[SOURCE INFORMATION]
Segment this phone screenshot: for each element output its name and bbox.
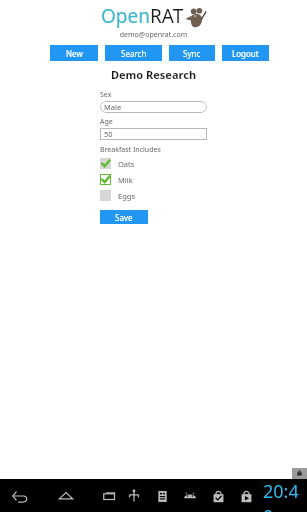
button[interactable]: Logout: [222, 45, 269, 61]
button[interactable]: New: [50, 45, 98, 61]
button[interactable]: Male: [100, 101, 207, 113]
staticText: 50: [104, 129, 113, 139]
staticText: Sync: [183, 48, 201, 59]
button[interactable]: Milk: [100, 174, 133, 185]
button[interactable]: Home: [54, 484, 78, 508]
button[interactable]: Oats: [100, 158, 135, 169]
button[interactable]: Android system update: [178, 484, 202, 508]
staticText: Save: [115, 212, 133, 223]
button[interactable]: USB connected: [122, 484, 146, 508]
button[interactable]: Search: [105, 45, 162, 61]
staticText: Breakfast Includes: [100, 145, 161, 155]
staticText: Eggs: [118, 191, 135, 201]
button[interactable]: Play Store: [234, 484, 258, 508]
staticText: Age: [100, 117, 113, 127]
staticText: New: [66, 48, 83, 59]
staticText: Search: [121, 48, 147, 59]
button[interactable]: Storage: [150, 484, 174, 508]
staticText: Demo Research: [0, 67, 307, 82]
staticText: Milk: [118, 175, 133, 185]
button[interactable]: Sync: [169, 45, 215, 61]
button[interactable]: Recent apps: [98, 484, 122, 508]
button[interactable]: Save: [100, 210, 148, 224]
button[interactable]: Back: [8, 484, 32, 508]
staticText: Sex: [100, 90, 112, 100]
button[interactable]: Eggs: [100, 190, 135, 201]
staticText: demo@openrat.com: [0, 30, 307, 40]
staticText: Open: [101, 3, 150, 29]
staticText: Male: [104, 102, 122, 112]
button[interactable]: App installed: [206, 484, 230, 508]
button[interactable]: Notifications: [292, 468, 307, 479]
staticText: 20:40: [263, 479, 307, 512]
staticText: Logout: [232, 48, 259, 59]
staticText: RAT: [150, 3, 184, 29]
button[interactable]: 50: [100, 128, 207, 140]
staticText: Oats: [118, 159, 135, 169]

[WORK INSTRUCTION]
Each record above must be retyped exactly, minus its pictures.

[WRITTEN SOLUTION]
Segment this phone screenshot: for each element output its name and bbox.
button[interactable]: Logout: [222, 45, 269, 61]
button[interactable]: New: [50, 45, 98, 61]
button[interactable]: Male: [100, 101, 207, 113]
staticText: 50: [104, 129, 113, 139]
staticText: Sync: [183, 48, 201, 59]
button[interactable]: Milk: [100, 174, 133, 185]
button[interactable]: Home: [54, 484, 78, 508]
button[interactable]: Oats: [100, 158, 135, 169]
button[interactable]: Android system update: [178, 484, 202, 508]
staticText: Save: [115, 212, 133, 223]
button[interactable]: USB connected: [122, 484, 146, 508]
button[interactable]: Search: [105, 45, 162, 61]
staticText: Breakfast Includes: [100, 145, 161, 155]
staticText: Eggs: [118, 191, 135, 201]
button[interactable]: Play Store: [234, 484, 258, 508]
staticText: Age: [100, 117, 113, 127]
staticText: New: [66, 48, 83, 59]
staticText: Search: [121, 48, 147, 59]
button[interactable]: Storage: [150, 484, 174, 508]
staticText: Demo Research: [0, 67, 307, 82]
staticText: Milk: [118, 175, 133, 185]
button[interactable]: Sync: [169, 45, 215, 61]
button[interactable]: Recent apps: [98, 484, 122, 508]
button[interactable]: Save: [100, 210, 148, 224]
button[interactable]: Back: [8, 484, 32, 508]
staticText: Sex: [100, 90, 112, 100]
button[interactable]: Eggs: [100, 190, 135, 201]
staticText: demo@openrat.com: [0, 30, 307, 40]
staticText: Open: [101, 3, 150, 29]
staticText: Male: [104, 102, 122, 112]
button[interactable]: App installed: [206, 484, 230, 508]
button[interactable]: Notifications: [292, 468, 307, 479]
staticText: 20:40: [263, 479, 307, 512]
staticText: Logout: [232, 48, 259, 59]
staticText: RAT: [150, 3, 184, 29]
button[interactable]: 50: [100, 128, 207, 140]
staticText: Oats: [118, 159, 135, 169]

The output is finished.